Don’t look for hope, be hope. Be willing to get up every day in the cold and dark to once again clear the way for others to live in peace together. This is what faithful Christians have been doing for 2000 years, and nothing has changed for us; it is still what we are called to do today. Don’t look for hope; be hope.
This week, John Buckwalter shared a story on Facebook of a Mennonite congregation who took God’s call to heart. After the shooting in Pittsburgh that killed 11 members of a synagogue two weeks ago, Jews around the nation felt vulnerable and frightened. The congregation of Sha’ar Zahav in San Francisco were in particular worried about their safety because their building is visibly Jewish and in addition, it was founded by and for the LGBTQI community. The synagogue shares the building with a Mennonite church that worships there on Sundays, and after the shooting, the Mennonite pastors reached out to the Rabbi of Sha’ar Zahav. They offered to gather outside the doors of the building that Friday night, holding a vigil of protection for their Jewish friends during Sabbath worship. Accordingly, on Friday evening as the Sabbath services began, about 20 Mennonites stood outside the front doors in an arc, singing hymns and holding candles. The Rabbi said that hearing those voices outside the windows felt as if they were being held in an embrace while they worshiped. He wrote, “My chief hope since the shooting has been that we will refuse to live in fear… We will continue our community’s work fighting systemic anti-Semitism, white supremacy and racism. We will continue fighting for the rights of immigrants and asylum seekers. In our commitment to create a world where no community needs an armed guard to gather for worship in safety, we will continue to address the deadly combination of hate and easy access to weapons. The Mennonites are returning tonight,” he said, “to sing outside our doors once more as we observe the 80th anniversary of Kristallnacht, the “Night of Broken Glass,” when attacks on Jews and synagogues were carried out by the Nazis. Of course, we don’t expect our friends’ presence at our door to be a permanent solution to a complex, ongoing problem. Perhaps our community will decide that we do need to step up security measures in some way down the line. But in the short term,” he said, “I’ll take 20 Mennonites over one armed security guard any day.” 2
Those Mennonites didn’t look for hope in the wake of another tragic event; they chose to become home. They pushed back at the bigotry and cruelty of the world by embracing their neighbors with compassion; by singing hymns, lighting candles, and continuing to do the work to which Christ had called them.
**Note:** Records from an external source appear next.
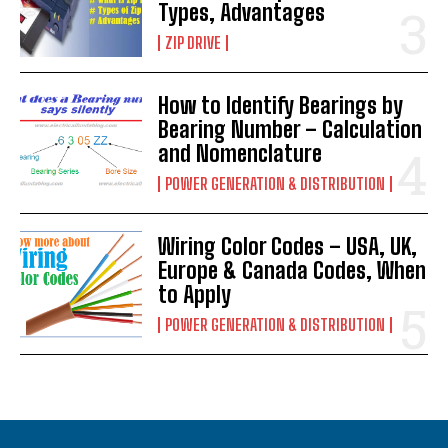
Types, Advantages
ZIP DRIVE
How to Identify Bearings by
Bearing Number – Calculation
and Nomenclature
POWER GENERATION & DISTRIBUTION
Wiring Color Codes – USA, UK,
Europe & Canada Codes, When
to Apply
POWER GENERATION & DISTRIBUTION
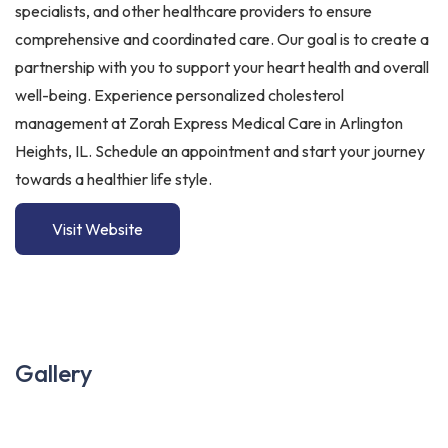
specialists, and other healthcare providers to ensure
comprehensive and coordinated care. Our goal is to create a
partnership with you to support your heart health and overall
well-being. Experience personalized cholesterol
management at Zorah Express Medical Care in Arlington
Heights, IL. Schedule an appointment and start your journey
towards a healthier life style.
Visit Website
Gallery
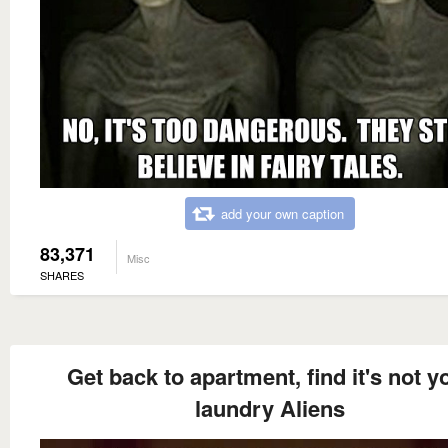
add your own caption
83,371
Misc
SHARES
Get back to apartment, find it's not y
laundry Aliens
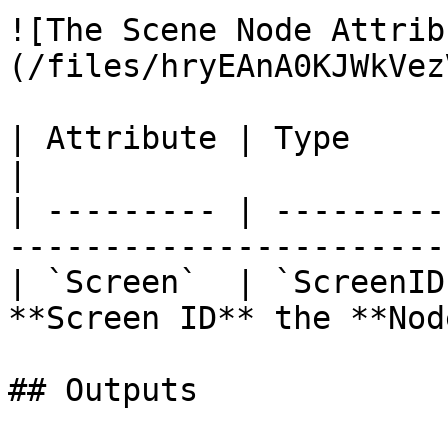
![The Scene Node Attrib
(/files/hryEAnA0KJWkVez
| Attribute | Type       | Description             
|

| --------- | ---------
-----------------------
| `Screen`  | `ScreenID
**Screen ID** the **Nod
## Outputs
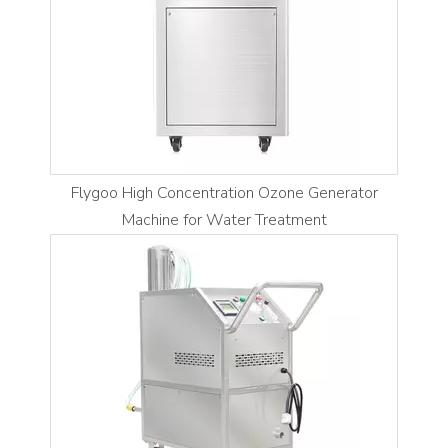
Flygoo High Concentration Ozone Generator
Machine for Water Treatment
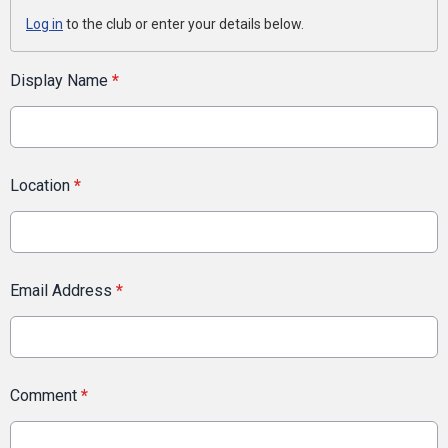
Log in
to the club or enter your details below.
Display Name
*
Location
*
Email Address
*
Comment
*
So too, we in this church pledge to be hope for one another and for the world; to find comfort and strength in the ongoing commitment of our fellow Christians to get up every day no matter how dark or cold the world, and persist in our work. We will rejoice with those who rejoice, we will weep with those who weep, we will live in harmony with one another; associate with the lowly; refuse to repay evil for evil, take thought for what is noble in the sight of all, and as far as possible, live peaceably with all.
This is our calling, as it has been for 2000 years; Christ calls us to be the hope the world so desperately needs.